Manual operations: Browsers support two principal manual operations, zooming and panning. If zooming is needed the zoom location can be specified by the cursor location or by the drawing of the field-of-view on the overview. A fixed size rectangle is used for a fixed zooming factor or a user controlled rectangle for variable zooming. The new detail view can be placed either by the user or by the system. Zooming out can be implicit by undo or explicit by step or by zoom factor specification. The designer has to find the appropriate compromise between the danger of complexity and the advantages of flexibility. Browsers intended for public access or occasional users will benefit from simple designs (e.g. zoom at cursor locator and fixed zooming factor) while expert users will demand more control over the browsing. Implementing all possibilities in a system is likely to be unrealistic and designers should carefully study the tasks to be accomplished. For example if size is important or if measurements are to be done on the image, specifying the zooming factor by its value (e.g. 200%) is more important than giving control of the field-of-view.

We observed four different panning implementations. The most common is vertical and horizontal scroll bars. Another way is with a "sticky hand" which grabs the picture when the mouse button is pressed (first used in MacPaint). The picture then follows the cursor until the mouse button is released. The ìsticky handî metaphor is only appropriate when a real time update of the image is possible. Arrow keys are another method used for panning. Finally when an overview is present, panning of the detail view can be accomplished by moving the field-of-view indicator in the overview. Panning and zoom can be readjusted simultaneously by redrawing the field-of-view or adjusting its size, placement and even aspect ratio. Some general panning should always be available. In some rare cases detail view panning might have to be disabled to avoid confusion between similar parts of an image (e.g. when looking closely at a single vertebrae of a spine X-ray, panning to others vertebrae may bring confusion as to which vertebrae is currently on the screen. It might be more appropriate to only allow panning by moving the field of view.)
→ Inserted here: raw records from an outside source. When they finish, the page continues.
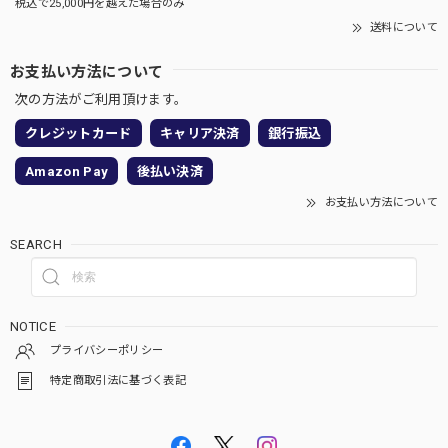
税込で25,000円を越えた場合のみ
送料について
お支払い方法について
次の方法がご利用頂けます。
クレジットカード
キャリア決済
銀行振込
Amazon Pay
後払い決済
お支払い方法について
SEARCH
NOTICE
プライバシーポリシー
特定商取引法に基づく表記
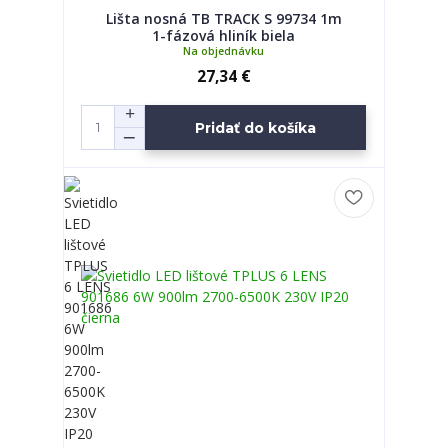
Lišta nosná TB TRACK S 99734 1m
1-fázová hliník biela
Na objednávku
27,34 €
Pridať do košíka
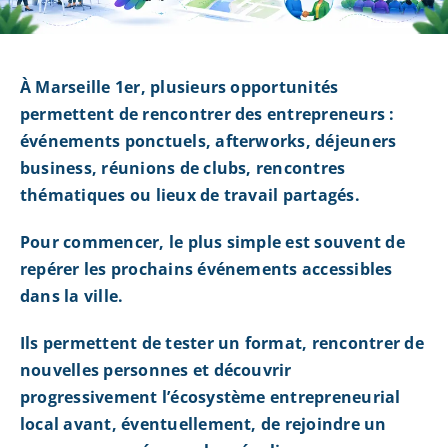
À Marseille 1er, plusieurs opportunités
permettent de rencontrer des entrepreneurs :
événements ponctuels, afterworks, déjeuners
business, réunions de clubs, rencontres
thématiques ou lieux de travail partagés.
Pour commencer, le plus simple est souvent de
repérer les prochains événements accessibles
dans la ville.
Ils permettent de tester un format, rencontrer de
nouvelles personnes et découvrir
progressivement l’écosystème entrepreneurial
local avant, éventuellement, de rejoindre un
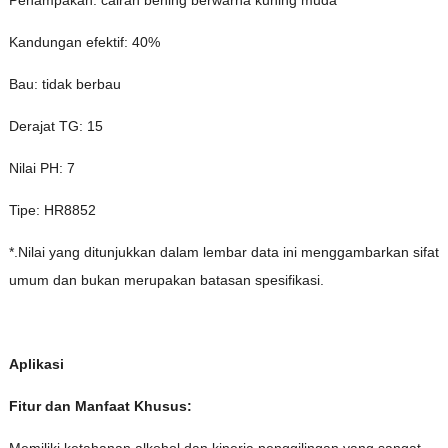
Kandungan efektif: 40%
Bau: tidak berbau
Derajat TG: 15
Nilai PH: 7
Tipe: HR8852
*.Nilai yang ditunjukkan dalam lembar data ini menggambarkan sifat
umum dan bukan merupakan batasan spesifikasi.
Aplikasi
Fitur dan Manfaat Khusus:
Memiliki ketahanan alkohol dan kinerja penggilingan yang sangat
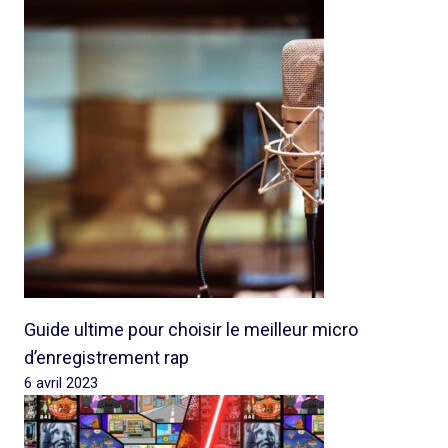
Guide ultime pour choisir le meilleur micro
d’enregistrement rap
6 avril 2023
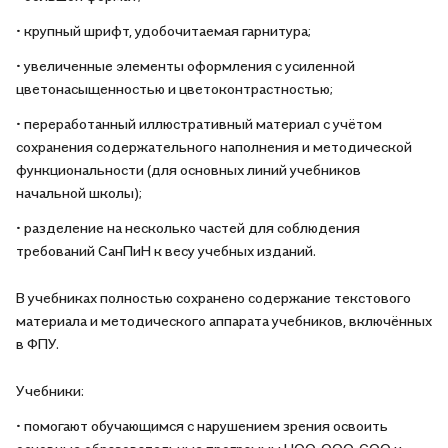
• крупный шрифт, удобочитаемая гарнитура;
• увеличенные элементы оформления с усиленной
цветонасыщенностью и цветоконтрастностью;
• переработанный иллюстративный материал с учётом
сохранения содержательного наполнения и методической
функциональности (для основных линий учебников
начальной школы);
• разделение на несколько частей для соблюдения
требований СанПиН к весу учебных изданий.
В учебниках полностью сохранено содержание текстового
материала и методического аппарата учебников, включённых
в ФПУ.
Учебники:
• помогают обучающимся с нарушением зрения освоить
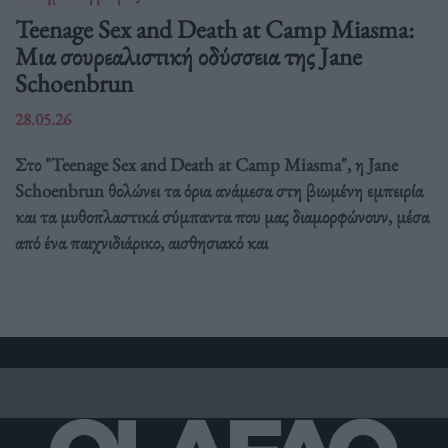
Teenage Sex and Death at Camp Miasma:
Μια σουρεαλιστική οδύσσεια της Jane
Schoenbrun
28.05.26
Στο "Teenage Sex and Death at Camp Miasma", η Jane
Schoenbrun θολώνει τα όρια ανάμεσα στη βιωμένη εμπειρία
και τα μυθοπλαστικά σύμπαντα που μας διαμορφώνουν, μέσα
από ένα παιχνιδιάρικο, αισθησιακό και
Automation : If browsing involves too many actions it becomes difficult for users to concentrate on their task. Possible beneficial automations include: saving points for rapid return, automatic navigation, automatic window management, and text or feature search.

Saved points: Similar to setting bookmarks in text, marking points on an image can speed up image browsing. Locations of interest can be saved to allow rapid return to those saved points. Eventually, written or spoken comments can be saved with the location. This process of saving and retrieving points can greatly speedup navigation and diagnostic tasks (for second opinion).

Navigation automation: Direct manipulation techniques can be used to automate some of the navigation. An area can be marked on the overview to be systematically explored. A trail can be drawn on an overview and followed automatically, with the possibility to stop, explore locally and resume the trail. Those techniques can be useful for diagnostics or even for simple exploration tasks. The areas already explored can also be shown on the overview to verify that all important parts of the image have been explored. Macro commands can be offered. For example, if a series of similar images have to be analyzed, users can mark the start point of a typical exploration sequence which is then executed with a single command.

Window management automation: When multiple views are used the placement of the windows can be automated. Fixed positioning of windows is of course an extreme example of such automation. The coordination of the field-of-view and the detail view is another example. But more elaborate strategies can affect the sizing and placement of windows. For example windows can be iconized when unused for a certain time, or resized according to their estimated level of interest [Funke et al., 93]. Synchronized windows can help compare multiple images which can be panned simultaneously and then closed simultaneously [Shneiderman, 92].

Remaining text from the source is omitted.